Sweet Home Sweet:
A Story of Survival, Memory, and Returns

When my father was in the Kraków ghetto he was still taking photos, and those photos were buried in Płaszów and discovered after the war, he hid them in a pickle jar, a glass pickle jar in Płaszów… So I sat with him in his home with these photographs and I asked him who everyone was in the photo… and he told me. He remembered their names, he remembered if they survived the war, he remembered everything about them.

—Michelle Ores

“Sweet Home Sweet: A Story of Survival, Memory, and Returns”, is devoted to three generations of the Ores family and their relationship to Poland. The exhibition explores how Holocaust memory and narratives are transmitted through the generations, and how the children and grandchildren of survivors engage with contemporary Poland.
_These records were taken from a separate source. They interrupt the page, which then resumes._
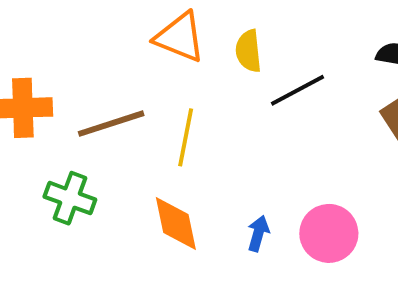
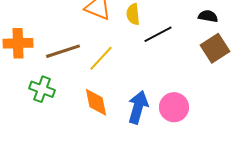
yellow line: (186, 137) -> (101, 58), turned 32
blue arrow: (258, 233) -> (138, 107), size x1.8

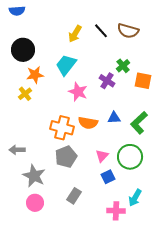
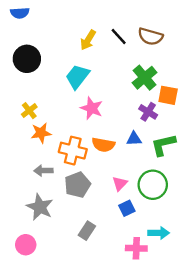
green cross: (123, 66) -> (145, 78), size x1.5
orange star: (35, 75) -> (41, 133), moved
purple cross: (107, 81) -> (148, 112), moved
green L-shape: (139, 123) -> (163, 145), turned 30
gray arrow: (17, 150) -> (43, 171), moved
cyan arrow: (135, 198) -> (159, 233), turned -120
pink circle: (35, 203) -> (26, 245), moved

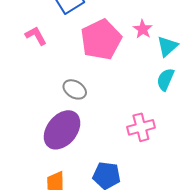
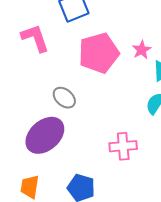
pink L-shape: (36, 36) -> (35, 38), size x1.4

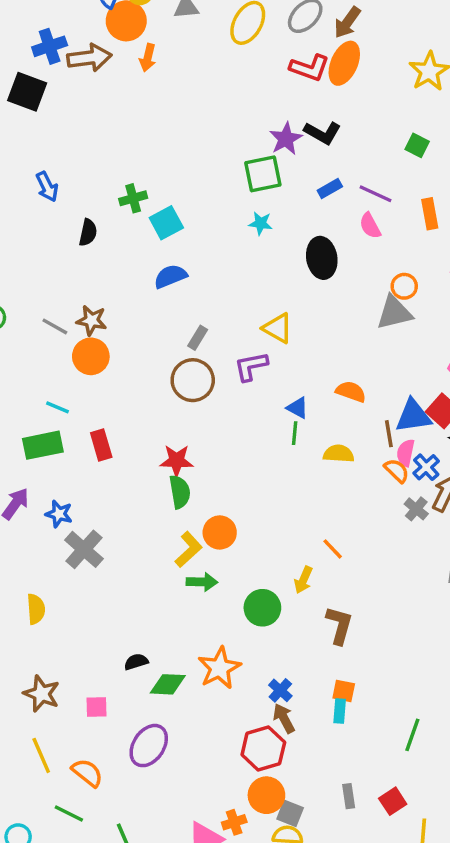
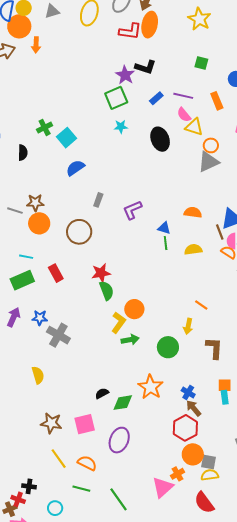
yellow triangle: (278, 328) -> (194, 127), moved
brown circle: (193, 380) -> (79, 232), moved
pink square: (97, 707) -> (85, 424), size x1.5

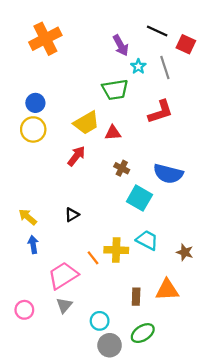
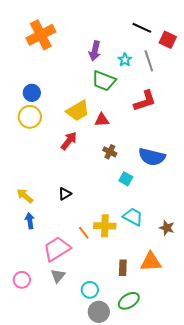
purple arrow: (121, 45) -> (95, 51), moved, turned 42
green trapezoid: (115, 90) -> (104, 81), turned 30
cyan square: (139, 198) -> (126, 179), size x0.6

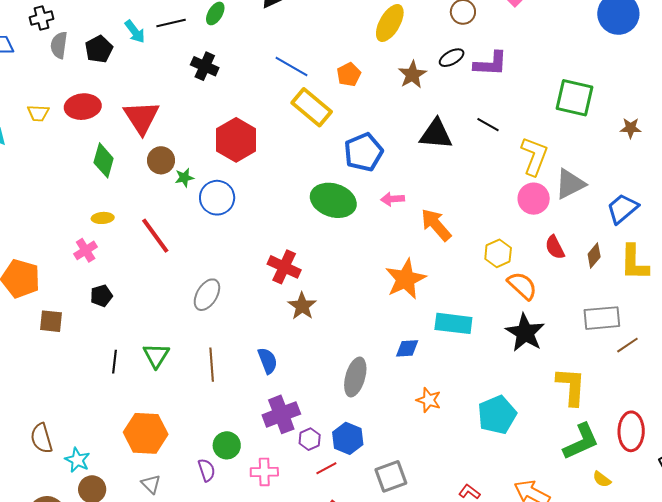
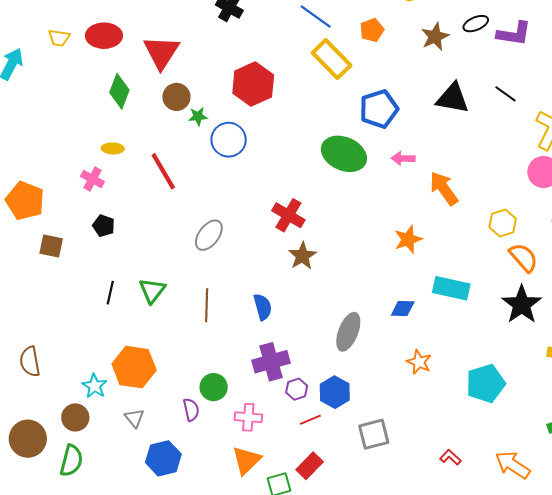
pink cross: (86, 250) -> (92, 179), turned -35
orange star: (406, 279) -> (408, 239), size x0.7
black pentagon: (101, 296) -> (104, 226), turned 30
cyan star: (77, 460) -> (95, 386), moved

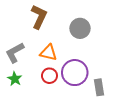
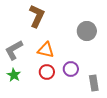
gray circle: (80, 28) -> (87, 31), moved
purple circle: (75, 73) -> (71, 69), size x0.6

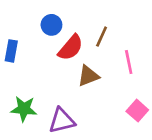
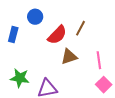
blue circle: (51, 25) -> (35, 17), moved
pink line: (129, 62) -> (99, 60), moved

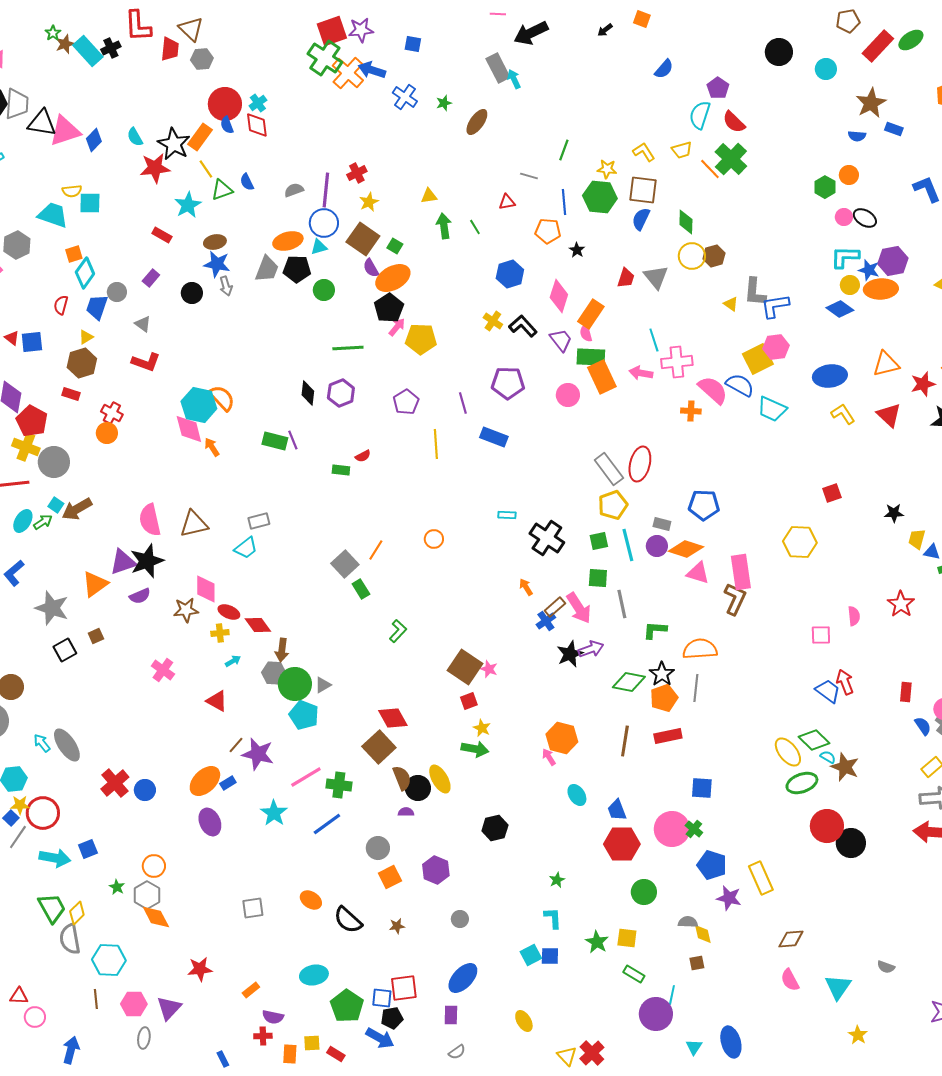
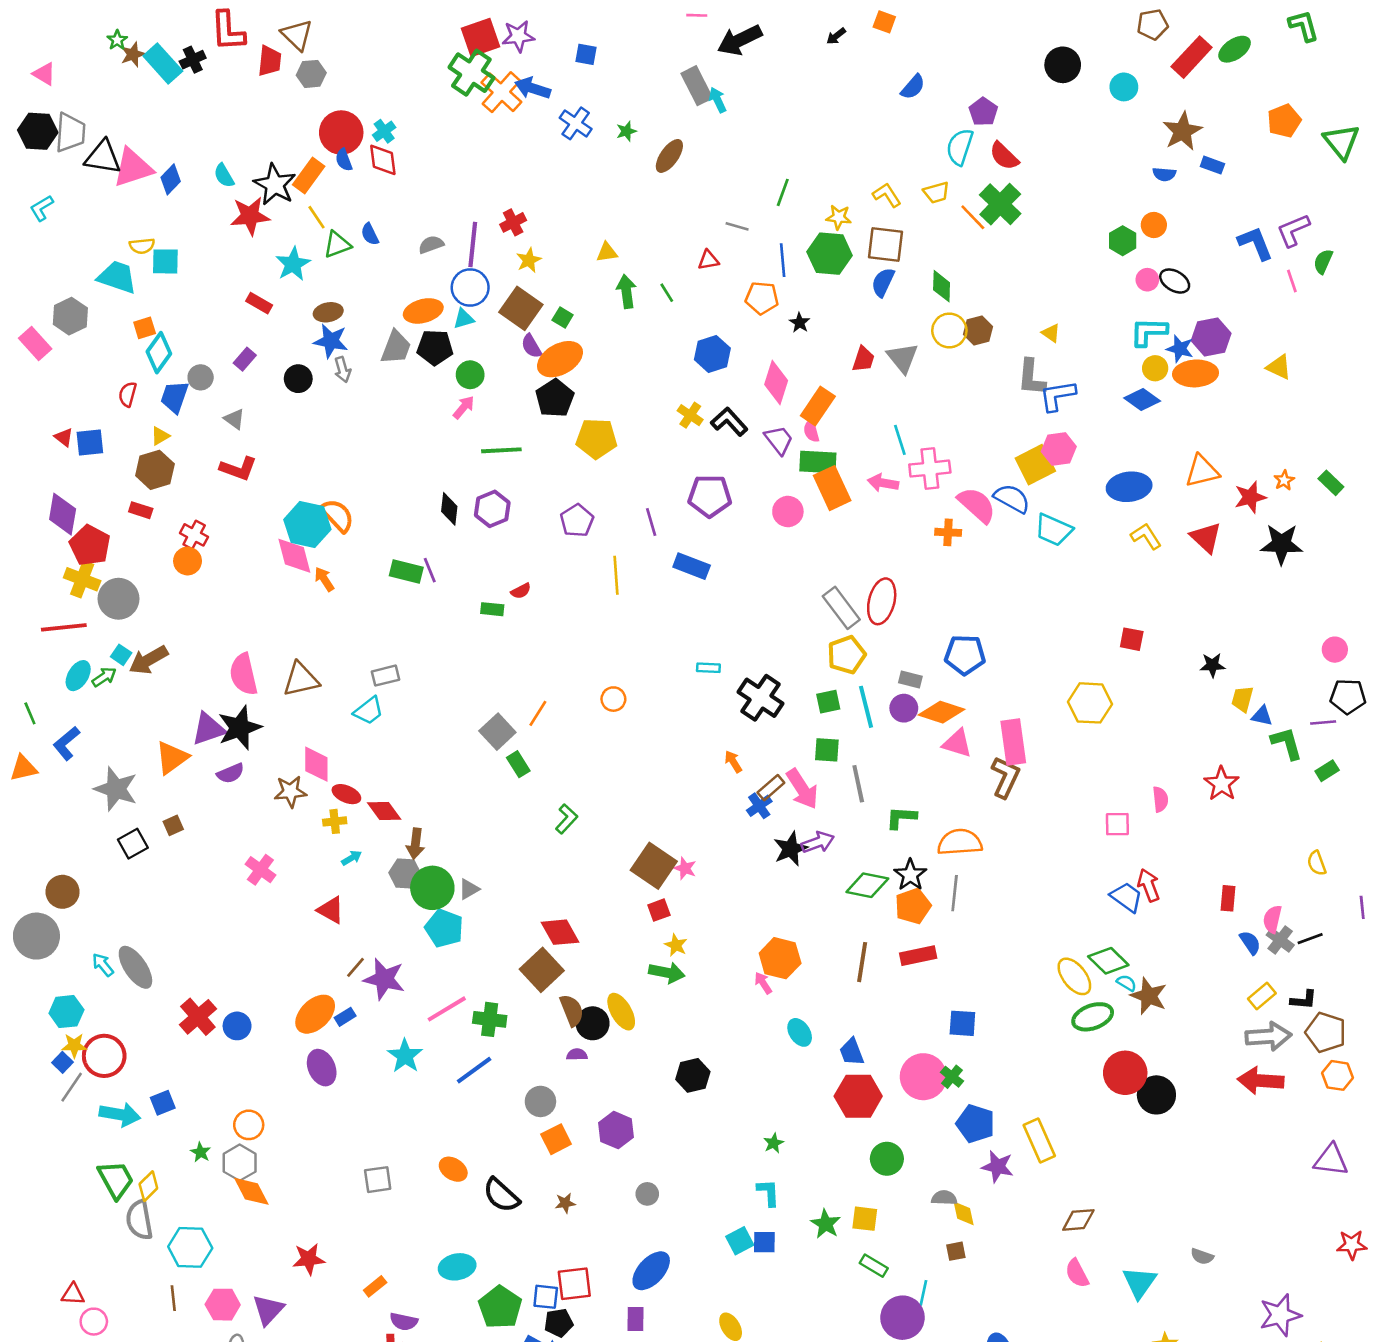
yellow triangle: (731, 304) -> (1051, 333), moved
pink arrow: (397, 327) -> (464, 407), moved
red square: (832, 493) -> (1132, 639), turned 30

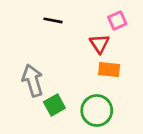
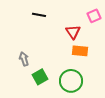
pink square: (117, 20) -> (94, 16), moved
gray arrow: (33, 80) -> (24, 59), size x0.6

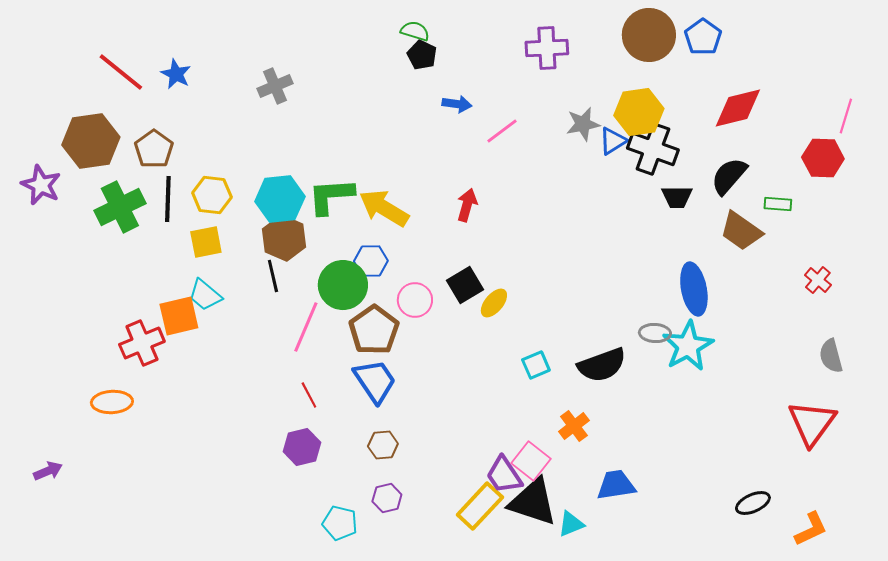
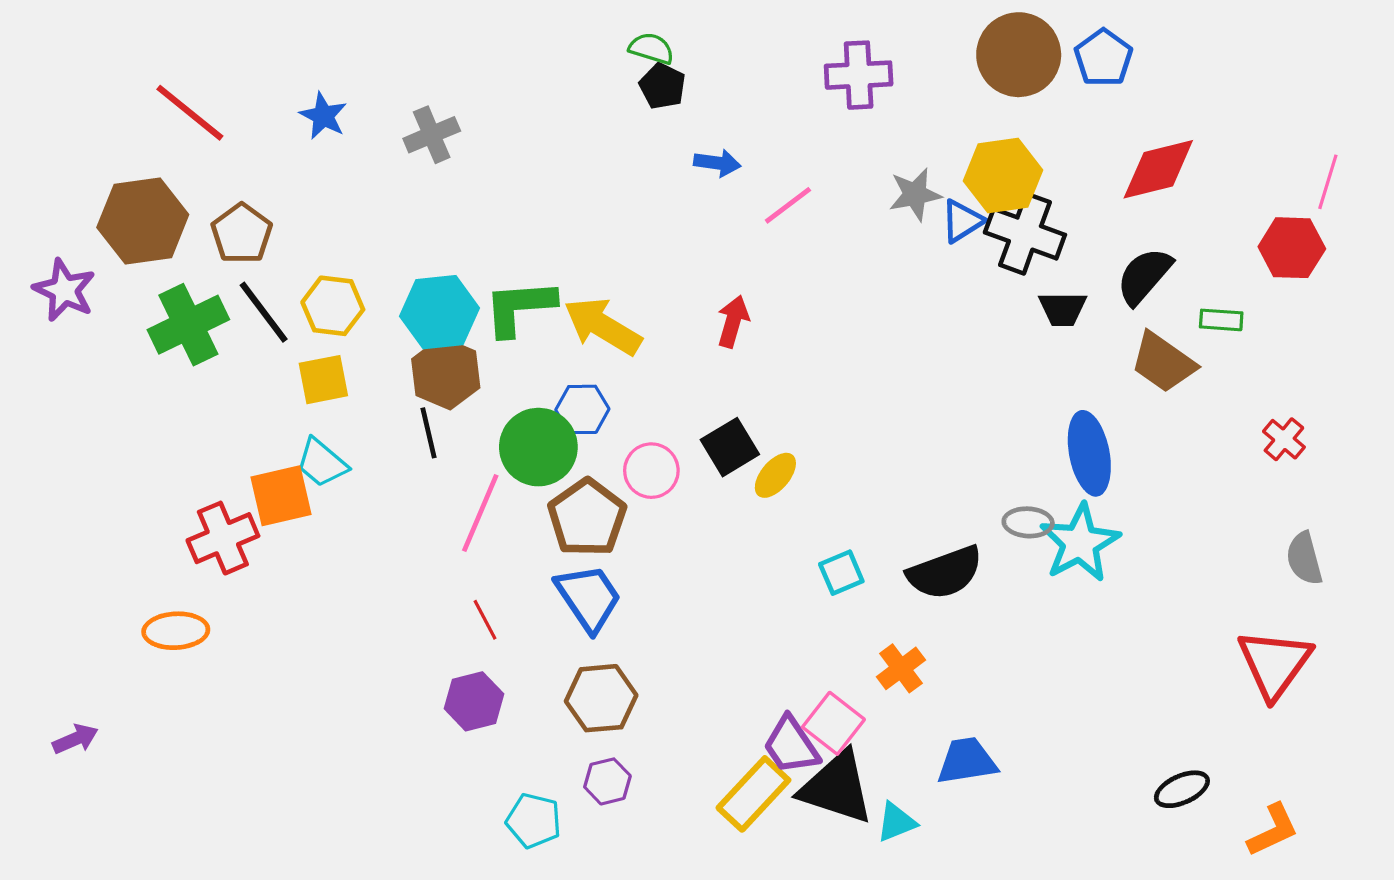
blue star: (176, 74) -> (323, 116), moved
black line: (168, 199) -> (264, 312), turned -39
brown hexagon: (383, 445) -> (601, 698), size x1.5

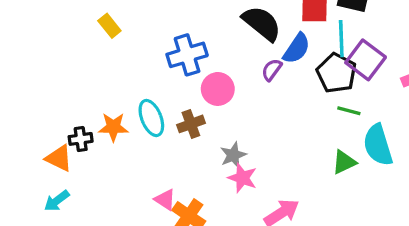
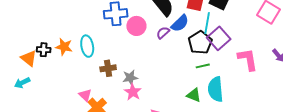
pink circle: (218, 89) -> (136, 26), moved
green line: (349, 111) -> (203, 66), turned -40
brown cross: (191, 124) -> (108, 68), moved
green triangle: (344, 162) -> (194, 95), turned 35

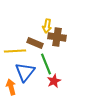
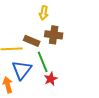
yellow arrow: (47, 26) -> (44, 13), moved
Oskar Ryszard Ores, known as Richard, was born in Kraków in 1923, into an assimilated Jewish family. His father held several jobs and his mother’s family owned a kosher sausage factory in Kraków. After the outbreak of World War II, Richard was forced to live in the Kraków ghetto with his mother and sister. In February 1943, he was marched to Płaszów, a nearby labor camp. In the final months of the war, he was a prisoner in three other concentration camps: Sachsenhausen, Flossenbürg, and finally Dachau, where he was liberated in April 1945. Richard was the only one in his immediate family who survived.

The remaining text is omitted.